Researchers to investigate shopaholics in Copenhagen

Shopping centres in Copenhagen area taking part

Researchers from Copenhagen Business School (CBS) have joined forces with shopping centres in the capital area in order to measure and analyse the reactions of women who are shopping in a bid to learn more about addictive shopping.

Thomas Ramsøy, a neuro-psychologist at CBS and one of the researchers behind the investigation, said that the aim is to uncover when the urge to buy becomes so great the women are unable to leave their money in their purses.

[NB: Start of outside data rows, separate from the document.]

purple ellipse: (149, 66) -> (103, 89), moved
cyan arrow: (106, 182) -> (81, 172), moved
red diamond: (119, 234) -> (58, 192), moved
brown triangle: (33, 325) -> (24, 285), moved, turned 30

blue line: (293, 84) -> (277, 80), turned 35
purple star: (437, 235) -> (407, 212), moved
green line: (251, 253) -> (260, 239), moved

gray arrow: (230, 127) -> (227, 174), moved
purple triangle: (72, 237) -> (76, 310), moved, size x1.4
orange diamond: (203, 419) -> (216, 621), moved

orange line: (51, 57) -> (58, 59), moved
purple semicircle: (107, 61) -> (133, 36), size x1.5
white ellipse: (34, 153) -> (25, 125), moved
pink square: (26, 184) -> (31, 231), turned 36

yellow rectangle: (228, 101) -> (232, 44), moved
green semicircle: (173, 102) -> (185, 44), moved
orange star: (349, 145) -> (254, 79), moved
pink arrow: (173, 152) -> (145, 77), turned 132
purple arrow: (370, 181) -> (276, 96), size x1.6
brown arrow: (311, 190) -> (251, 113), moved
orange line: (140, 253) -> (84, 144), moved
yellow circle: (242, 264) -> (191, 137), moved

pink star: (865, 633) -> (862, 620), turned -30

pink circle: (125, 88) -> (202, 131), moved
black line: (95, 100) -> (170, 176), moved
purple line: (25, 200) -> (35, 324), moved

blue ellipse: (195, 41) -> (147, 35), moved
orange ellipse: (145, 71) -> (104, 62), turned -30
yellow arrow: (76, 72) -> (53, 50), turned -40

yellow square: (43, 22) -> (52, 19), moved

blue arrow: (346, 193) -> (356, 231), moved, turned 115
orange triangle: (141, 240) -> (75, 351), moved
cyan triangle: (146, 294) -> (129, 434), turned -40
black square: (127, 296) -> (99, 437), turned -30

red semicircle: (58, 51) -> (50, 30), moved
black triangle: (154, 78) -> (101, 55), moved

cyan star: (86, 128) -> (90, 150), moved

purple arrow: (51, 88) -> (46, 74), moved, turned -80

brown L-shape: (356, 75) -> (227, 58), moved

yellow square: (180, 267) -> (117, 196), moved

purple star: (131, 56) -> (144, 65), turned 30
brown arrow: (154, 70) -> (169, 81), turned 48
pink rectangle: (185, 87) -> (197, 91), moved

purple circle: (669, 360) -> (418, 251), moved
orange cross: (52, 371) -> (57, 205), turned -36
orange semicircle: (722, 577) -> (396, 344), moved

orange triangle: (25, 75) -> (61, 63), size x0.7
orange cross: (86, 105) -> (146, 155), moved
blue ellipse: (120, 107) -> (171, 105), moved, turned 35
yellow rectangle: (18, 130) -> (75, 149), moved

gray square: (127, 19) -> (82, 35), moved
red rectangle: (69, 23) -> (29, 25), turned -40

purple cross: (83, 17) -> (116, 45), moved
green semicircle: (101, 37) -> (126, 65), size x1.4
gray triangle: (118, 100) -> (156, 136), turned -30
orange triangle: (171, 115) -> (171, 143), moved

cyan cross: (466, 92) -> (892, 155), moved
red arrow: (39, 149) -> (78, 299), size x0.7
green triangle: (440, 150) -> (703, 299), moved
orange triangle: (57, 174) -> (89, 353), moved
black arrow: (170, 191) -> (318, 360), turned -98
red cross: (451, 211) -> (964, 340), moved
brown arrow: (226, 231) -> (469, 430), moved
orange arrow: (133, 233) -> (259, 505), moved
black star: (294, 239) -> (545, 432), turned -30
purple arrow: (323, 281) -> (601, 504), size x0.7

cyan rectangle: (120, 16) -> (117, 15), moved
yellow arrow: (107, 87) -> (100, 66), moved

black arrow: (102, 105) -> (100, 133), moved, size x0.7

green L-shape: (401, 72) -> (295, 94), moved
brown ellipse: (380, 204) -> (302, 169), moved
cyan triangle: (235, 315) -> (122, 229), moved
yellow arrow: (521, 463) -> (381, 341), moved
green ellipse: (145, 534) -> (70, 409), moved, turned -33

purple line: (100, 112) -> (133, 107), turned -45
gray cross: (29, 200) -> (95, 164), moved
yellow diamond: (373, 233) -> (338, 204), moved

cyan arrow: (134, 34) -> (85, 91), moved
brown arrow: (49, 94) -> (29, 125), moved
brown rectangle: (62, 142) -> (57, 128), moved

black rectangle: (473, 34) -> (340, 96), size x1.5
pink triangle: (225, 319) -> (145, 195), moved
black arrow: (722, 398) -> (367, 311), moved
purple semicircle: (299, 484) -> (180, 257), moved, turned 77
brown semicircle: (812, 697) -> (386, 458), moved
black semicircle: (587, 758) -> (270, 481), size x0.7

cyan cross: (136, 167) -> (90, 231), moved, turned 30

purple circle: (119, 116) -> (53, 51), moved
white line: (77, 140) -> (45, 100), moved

”Shopaholics can be helped via therapy,” Ramsøy told Politiken newspaper. ”We hope the results from the research can be used to improve this treatment.”

The compulsive buying disorder most often strikes women and is a serious addiction that can be compared with gambling addiction.

READ MORE: Number of Danish gambling addicts increasing

300,000 in Denmark?
The participants in the research will be met at entrances to shops and will be fitted with a set of glasses that can register eye movement during shopping. They will also be fitted with small electrodes to their heads that can measure brain activity.

An earlier Danish study showed that the women who can be classified as shopaholics had expanded pupils when they were checking out particularly attractive wares.

There is no clear overview of how many people are shopaholics in Denmark, although the psychiatric fund Psykiatrifonden roughly estimate the figure to be 300,000 people.